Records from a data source

/---

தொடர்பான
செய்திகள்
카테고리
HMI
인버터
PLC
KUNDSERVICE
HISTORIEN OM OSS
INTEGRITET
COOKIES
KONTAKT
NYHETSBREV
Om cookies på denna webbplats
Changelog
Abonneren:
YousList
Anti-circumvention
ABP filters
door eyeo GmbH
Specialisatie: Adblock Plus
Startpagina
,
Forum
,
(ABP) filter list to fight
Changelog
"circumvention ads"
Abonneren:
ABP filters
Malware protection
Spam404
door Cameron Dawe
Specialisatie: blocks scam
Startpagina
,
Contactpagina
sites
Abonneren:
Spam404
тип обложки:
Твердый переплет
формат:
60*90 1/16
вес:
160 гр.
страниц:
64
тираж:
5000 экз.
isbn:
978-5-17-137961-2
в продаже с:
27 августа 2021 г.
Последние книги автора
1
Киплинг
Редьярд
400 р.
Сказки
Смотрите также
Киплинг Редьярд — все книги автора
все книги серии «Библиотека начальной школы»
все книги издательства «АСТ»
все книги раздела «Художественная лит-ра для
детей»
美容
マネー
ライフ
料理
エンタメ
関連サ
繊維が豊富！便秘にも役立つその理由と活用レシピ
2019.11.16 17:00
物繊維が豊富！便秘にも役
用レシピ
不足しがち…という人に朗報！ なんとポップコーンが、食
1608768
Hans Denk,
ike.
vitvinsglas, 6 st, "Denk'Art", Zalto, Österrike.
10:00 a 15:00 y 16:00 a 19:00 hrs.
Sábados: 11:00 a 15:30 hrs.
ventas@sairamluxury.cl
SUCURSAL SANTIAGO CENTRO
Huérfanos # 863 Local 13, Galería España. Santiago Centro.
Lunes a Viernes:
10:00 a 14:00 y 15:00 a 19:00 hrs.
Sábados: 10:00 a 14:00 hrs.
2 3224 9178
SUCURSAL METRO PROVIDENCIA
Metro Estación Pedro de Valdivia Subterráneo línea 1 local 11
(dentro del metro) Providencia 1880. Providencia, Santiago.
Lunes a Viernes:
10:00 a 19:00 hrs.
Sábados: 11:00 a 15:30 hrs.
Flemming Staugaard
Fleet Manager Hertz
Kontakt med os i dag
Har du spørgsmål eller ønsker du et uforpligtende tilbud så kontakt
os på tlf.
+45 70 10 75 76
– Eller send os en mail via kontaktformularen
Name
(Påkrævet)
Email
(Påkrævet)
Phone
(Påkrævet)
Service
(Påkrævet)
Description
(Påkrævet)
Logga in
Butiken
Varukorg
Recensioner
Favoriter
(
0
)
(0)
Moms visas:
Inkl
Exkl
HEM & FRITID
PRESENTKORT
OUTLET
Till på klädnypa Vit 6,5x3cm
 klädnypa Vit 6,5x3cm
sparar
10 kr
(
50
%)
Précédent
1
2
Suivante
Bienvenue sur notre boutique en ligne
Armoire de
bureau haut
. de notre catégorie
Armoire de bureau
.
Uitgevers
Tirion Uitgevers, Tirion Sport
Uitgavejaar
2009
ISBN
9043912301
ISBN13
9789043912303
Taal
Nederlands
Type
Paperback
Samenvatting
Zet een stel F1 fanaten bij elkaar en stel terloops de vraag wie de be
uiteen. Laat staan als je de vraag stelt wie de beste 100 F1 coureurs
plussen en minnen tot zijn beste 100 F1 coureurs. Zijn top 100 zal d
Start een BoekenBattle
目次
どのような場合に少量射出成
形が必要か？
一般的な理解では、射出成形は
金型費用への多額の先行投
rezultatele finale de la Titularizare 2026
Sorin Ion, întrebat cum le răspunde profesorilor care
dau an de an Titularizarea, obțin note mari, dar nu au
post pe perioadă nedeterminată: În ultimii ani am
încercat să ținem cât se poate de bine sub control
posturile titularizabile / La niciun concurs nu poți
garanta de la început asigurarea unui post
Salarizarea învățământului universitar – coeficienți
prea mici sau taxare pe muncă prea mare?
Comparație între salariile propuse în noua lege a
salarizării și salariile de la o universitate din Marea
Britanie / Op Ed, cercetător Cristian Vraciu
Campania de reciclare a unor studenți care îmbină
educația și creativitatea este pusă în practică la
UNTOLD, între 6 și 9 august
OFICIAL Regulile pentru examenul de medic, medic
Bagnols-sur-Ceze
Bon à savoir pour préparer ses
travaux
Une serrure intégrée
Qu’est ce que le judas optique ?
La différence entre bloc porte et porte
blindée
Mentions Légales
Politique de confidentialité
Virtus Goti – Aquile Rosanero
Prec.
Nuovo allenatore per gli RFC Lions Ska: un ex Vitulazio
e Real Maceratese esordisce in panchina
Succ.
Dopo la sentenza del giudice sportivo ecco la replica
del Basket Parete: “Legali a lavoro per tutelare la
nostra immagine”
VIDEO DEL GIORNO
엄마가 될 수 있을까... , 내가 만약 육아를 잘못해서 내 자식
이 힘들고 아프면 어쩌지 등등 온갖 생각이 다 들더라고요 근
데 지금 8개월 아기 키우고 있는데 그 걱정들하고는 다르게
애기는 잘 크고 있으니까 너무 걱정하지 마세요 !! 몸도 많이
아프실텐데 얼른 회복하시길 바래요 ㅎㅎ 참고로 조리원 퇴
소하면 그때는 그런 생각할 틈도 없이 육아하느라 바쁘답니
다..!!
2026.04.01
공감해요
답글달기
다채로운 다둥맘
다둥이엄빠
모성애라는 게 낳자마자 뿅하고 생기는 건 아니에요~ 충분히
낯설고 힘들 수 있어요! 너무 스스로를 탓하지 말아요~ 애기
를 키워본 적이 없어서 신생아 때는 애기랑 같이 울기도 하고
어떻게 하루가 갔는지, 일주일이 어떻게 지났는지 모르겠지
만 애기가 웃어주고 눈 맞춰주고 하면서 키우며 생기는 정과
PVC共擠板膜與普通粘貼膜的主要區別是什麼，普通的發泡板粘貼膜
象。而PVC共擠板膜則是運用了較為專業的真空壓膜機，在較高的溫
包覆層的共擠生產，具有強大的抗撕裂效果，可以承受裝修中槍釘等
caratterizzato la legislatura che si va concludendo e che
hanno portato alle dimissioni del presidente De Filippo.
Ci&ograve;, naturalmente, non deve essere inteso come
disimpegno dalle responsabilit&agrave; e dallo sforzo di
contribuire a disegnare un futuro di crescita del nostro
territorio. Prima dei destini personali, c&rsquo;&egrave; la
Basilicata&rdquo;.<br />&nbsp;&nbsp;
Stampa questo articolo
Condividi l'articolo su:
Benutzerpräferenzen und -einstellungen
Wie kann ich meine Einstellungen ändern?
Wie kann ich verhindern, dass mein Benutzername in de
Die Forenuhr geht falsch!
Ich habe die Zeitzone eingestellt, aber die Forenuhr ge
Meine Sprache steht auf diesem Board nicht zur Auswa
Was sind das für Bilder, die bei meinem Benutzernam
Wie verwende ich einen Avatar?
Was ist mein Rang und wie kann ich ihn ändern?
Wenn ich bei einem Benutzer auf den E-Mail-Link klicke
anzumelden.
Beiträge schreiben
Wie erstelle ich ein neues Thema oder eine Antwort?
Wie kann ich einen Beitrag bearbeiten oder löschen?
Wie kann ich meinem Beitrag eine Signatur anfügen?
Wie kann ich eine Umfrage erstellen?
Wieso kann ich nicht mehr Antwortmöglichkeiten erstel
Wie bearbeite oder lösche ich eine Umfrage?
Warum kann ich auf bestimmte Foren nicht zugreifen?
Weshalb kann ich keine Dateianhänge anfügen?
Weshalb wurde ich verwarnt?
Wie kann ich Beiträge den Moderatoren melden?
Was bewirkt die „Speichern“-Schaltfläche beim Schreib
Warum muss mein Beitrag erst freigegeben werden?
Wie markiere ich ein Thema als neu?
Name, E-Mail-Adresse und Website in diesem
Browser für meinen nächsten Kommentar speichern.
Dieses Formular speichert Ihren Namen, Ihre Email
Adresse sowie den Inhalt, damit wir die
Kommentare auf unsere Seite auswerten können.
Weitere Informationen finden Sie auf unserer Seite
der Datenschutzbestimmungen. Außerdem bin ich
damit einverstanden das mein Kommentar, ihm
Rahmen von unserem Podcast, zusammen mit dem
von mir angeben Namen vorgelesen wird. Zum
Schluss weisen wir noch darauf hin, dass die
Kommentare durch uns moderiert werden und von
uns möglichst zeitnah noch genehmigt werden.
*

\---

§ **Exercise requirements**:
Above are the records. Print exactly, and only, the lines from the line with "e Real Maceratese esordisce in panchina" to the line with "애기는 잘 크고 있으니까 너무 걱정하지 마세요 !! 몸도 많이", both inclusive.

§ **Your solution**:
e Real Maceratese esordisce in panchina
Succ.
Dopo la sentenza del giudice sportivo ecco la replica
del Basket Parete: “Legali a lavoro per tutelare la
nostra immagine”
VIDEO DEL GIORNO
엄마가 될 수 있을까... , 내가 만약 육아를 잘못해서 내 자식
이 힘들고 아프면 어쩌지 등등 온갖 생각이 다 들더라고요 근
데 지금 8개월 아기 키우고 있는데 그 걱정들하고는 다르게
애기는 잘 크고 있으니까 너무 걱정하지 마세요 !! 몸도 많이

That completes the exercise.